撮影後、見老津駅に戻り、田辺市内のコンビニで調達しておいた総菜パンを遅い朝食にしていたとこ
ろ、珍しく他にも公共交通機関を足にする撮影者が駅舎に姿を現し、筆者の姿を見るなり、
「おや、食事中ですか?」
と声をかけてきた。筆者より5つばかり齢上と思われたが、最初の一語に人柄がにじみ出ていて、す
ぐ昔話が始まった。普通列車が急行型電車に統一されていた時期に話が及ぶと、相手はちょっと遠くを
見るような目になって、こう言ったのをはっきり覚えている。
「あぁ、あれは夢のような時代でしたね」
そのとき、筆者はごく僅かに反発を感じた。
あれが当たり前で、今が異常なんじゃないか!
それから10年以上経ってみると「あれは夢の時代」というのが正しいような気持ちになっていた。年
号を示せば、急行型電車の天下は1986年から1997年まで、たった10年あまりである。

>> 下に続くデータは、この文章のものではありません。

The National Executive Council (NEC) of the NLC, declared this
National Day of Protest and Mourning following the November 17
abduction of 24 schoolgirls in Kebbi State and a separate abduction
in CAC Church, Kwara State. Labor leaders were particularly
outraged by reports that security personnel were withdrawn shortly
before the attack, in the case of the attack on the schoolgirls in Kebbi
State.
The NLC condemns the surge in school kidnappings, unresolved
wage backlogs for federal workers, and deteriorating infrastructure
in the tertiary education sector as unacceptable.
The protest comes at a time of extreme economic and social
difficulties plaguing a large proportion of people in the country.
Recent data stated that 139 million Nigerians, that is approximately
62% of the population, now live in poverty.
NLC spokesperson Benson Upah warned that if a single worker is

それが随分と長く続いたかのように錯覚されるのは、高校3年間と大学4年間がちょうどその中へ収
まっていたからだろう。考えてみれば、さらに以前の「客車列車2往復以外は近郊型電車」という状況
など10年に満たない。幼稚園児の頃、白浜駅で80系気動車の「くろしお」を降り、次に乗った普通列車
がキハ35系という通勤型だったのを微かに覚えている(どうしてそんな幼い頃からこの地に縁があった
かについては、こちらで詳しく紹介)。はっきり物心ついてから大学を出るまで、和歌山から新宮まで
ロングシート車が1両もいなかった、というのは、生まれた時期が良かったというだけなのだ。